* **How to complete this task**
Your answer should show every line of the material below that includes "modelos".

* **Exercise materials**
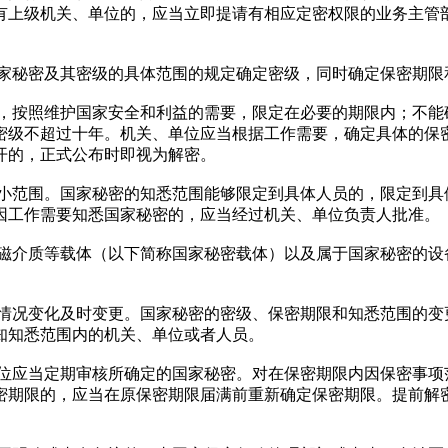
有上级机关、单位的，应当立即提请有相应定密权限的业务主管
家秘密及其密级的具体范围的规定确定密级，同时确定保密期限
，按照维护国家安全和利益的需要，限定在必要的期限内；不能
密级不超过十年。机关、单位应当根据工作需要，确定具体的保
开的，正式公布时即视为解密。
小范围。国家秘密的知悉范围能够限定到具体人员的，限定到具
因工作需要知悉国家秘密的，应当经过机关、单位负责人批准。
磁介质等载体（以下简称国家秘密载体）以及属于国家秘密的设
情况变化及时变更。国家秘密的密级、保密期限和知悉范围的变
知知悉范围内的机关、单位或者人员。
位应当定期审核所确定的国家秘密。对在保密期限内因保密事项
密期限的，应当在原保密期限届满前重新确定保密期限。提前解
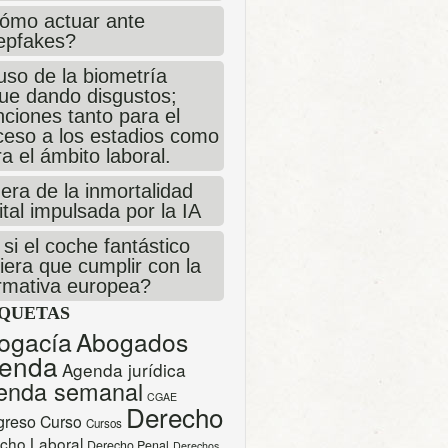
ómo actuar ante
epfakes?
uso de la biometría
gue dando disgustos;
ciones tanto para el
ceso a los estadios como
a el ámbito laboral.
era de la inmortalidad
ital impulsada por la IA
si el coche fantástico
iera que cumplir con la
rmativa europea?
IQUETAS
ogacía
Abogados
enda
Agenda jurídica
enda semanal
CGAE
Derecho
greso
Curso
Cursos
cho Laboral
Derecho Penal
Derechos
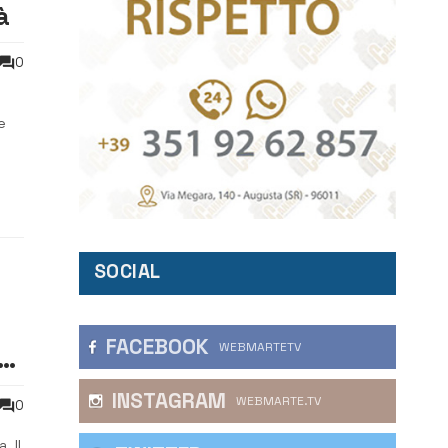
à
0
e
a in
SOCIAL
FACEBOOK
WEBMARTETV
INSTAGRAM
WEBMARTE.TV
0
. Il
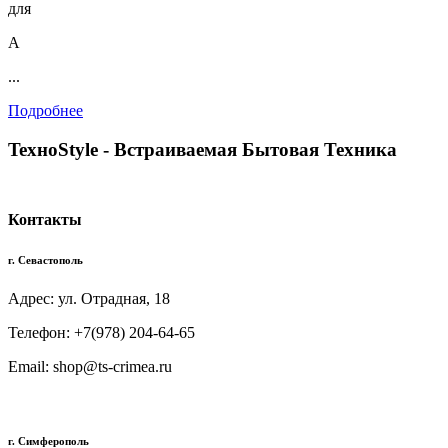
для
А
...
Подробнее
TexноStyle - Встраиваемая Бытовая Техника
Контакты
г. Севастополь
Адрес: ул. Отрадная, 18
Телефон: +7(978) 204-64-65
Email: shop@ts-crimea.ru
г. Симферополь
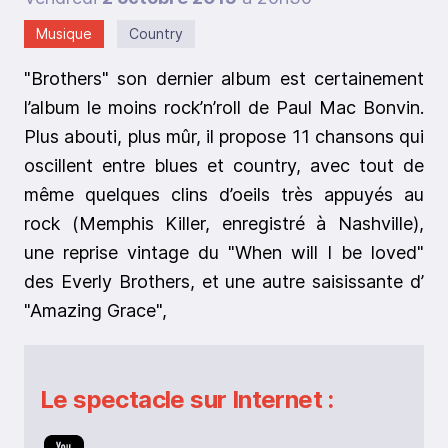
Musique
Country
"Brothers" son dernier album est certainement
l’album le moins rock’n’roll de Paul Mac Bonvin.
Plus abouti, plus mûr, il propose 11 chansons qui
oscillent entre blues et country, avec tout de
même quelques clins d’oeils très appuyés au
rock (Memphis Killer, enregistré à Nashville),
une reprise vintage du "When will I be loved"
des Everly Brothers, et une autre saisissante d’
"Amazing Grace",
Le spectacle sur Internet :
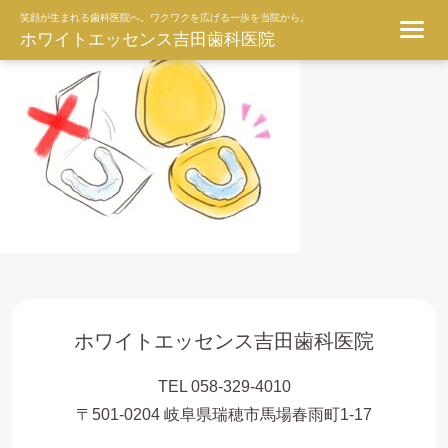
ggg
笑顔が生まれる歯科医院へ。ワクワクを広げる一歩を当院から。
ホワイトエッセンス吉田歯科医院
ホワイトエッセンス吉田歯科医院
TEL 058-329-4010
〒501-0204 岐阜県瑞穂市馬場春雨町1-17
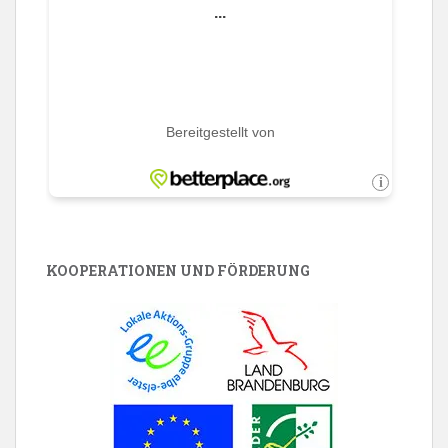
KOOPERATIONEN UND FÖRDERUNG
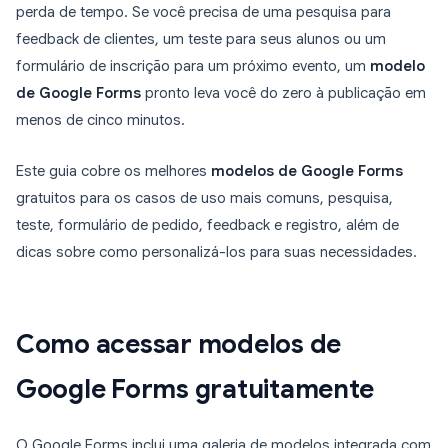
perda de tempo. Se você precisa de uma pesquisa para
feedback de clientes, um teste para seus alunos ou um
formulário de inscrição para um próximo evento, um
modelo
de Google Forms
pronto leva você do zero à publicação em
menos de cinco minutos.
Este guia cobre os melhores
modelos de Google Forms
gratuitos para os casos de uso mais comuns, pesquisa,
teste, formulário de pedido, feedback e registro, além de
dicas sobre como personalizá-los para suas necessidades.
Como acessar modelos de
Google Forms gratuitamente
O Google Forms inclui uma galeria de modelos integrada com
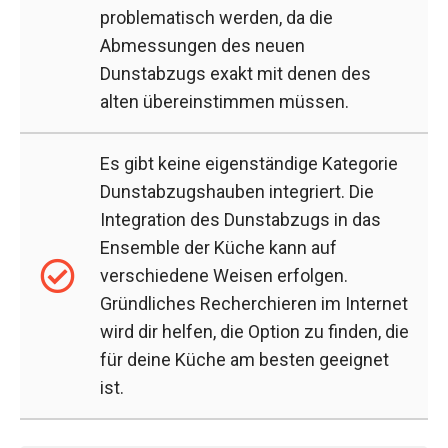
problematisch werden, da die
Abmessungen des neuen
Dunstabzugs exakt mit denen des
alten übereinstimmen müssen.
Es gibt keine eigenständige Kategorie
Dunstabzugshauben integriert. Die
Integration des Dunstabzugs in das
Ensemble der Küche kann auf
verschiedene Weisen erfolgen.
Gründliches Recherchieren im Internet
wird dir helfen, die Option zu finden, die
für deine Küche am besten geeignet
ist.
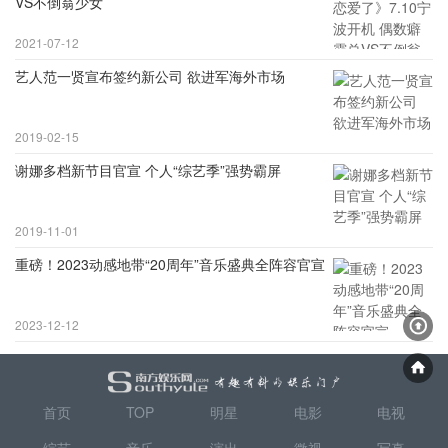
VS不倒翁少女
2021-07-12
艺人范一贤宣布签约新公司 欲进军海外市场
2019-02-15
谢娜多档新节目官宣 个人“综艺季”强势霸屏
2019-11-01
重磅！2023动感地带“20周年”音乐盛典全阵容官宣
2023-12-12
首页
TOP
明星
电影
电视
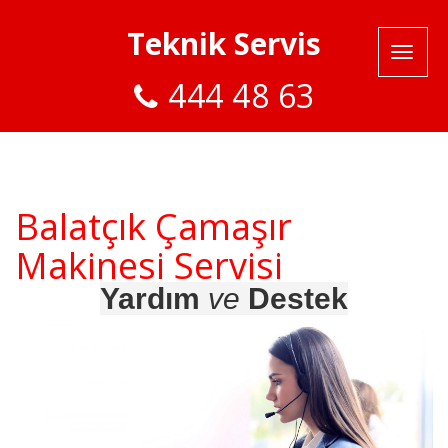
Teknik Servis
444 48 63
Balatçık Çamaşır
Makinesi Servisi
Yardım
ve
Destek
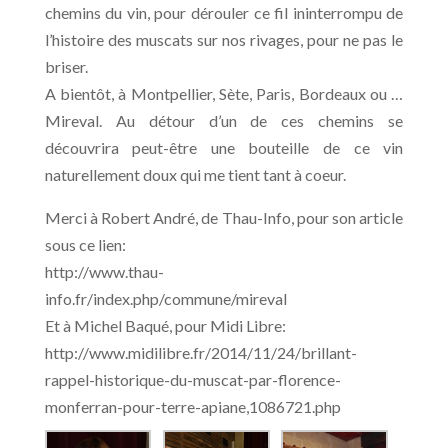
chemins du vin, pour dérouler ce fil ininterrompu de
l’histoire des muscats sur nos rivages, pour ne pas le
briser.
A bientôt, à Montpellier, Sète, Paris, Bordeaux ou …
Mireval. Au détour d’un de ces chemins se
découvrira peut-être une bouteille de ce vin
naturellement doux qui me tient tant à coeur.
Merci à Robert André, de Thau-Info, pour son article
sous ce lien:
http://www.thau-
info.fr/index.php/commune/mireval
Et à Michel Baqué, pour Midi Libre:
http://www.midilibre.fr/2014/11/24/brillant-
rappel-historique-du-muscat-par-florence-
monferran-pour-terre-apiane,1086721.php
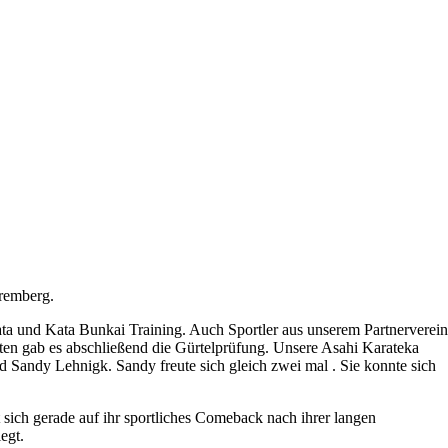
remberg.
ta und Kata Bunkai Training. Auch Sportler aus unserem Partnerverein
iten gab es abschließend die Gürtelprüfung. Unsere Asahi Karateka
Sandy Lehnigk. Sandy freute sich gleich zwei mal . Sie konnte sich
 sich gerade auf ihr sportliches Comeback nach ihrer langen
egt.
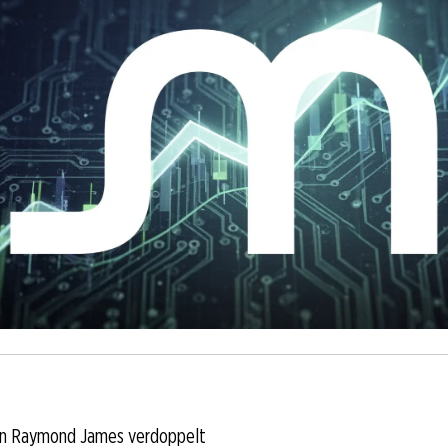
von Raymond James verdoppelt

* **Expected answer**
modelos de Google Forms
Como acessar modelos de
O Google Forms inclui uma galeria de modelos integrada com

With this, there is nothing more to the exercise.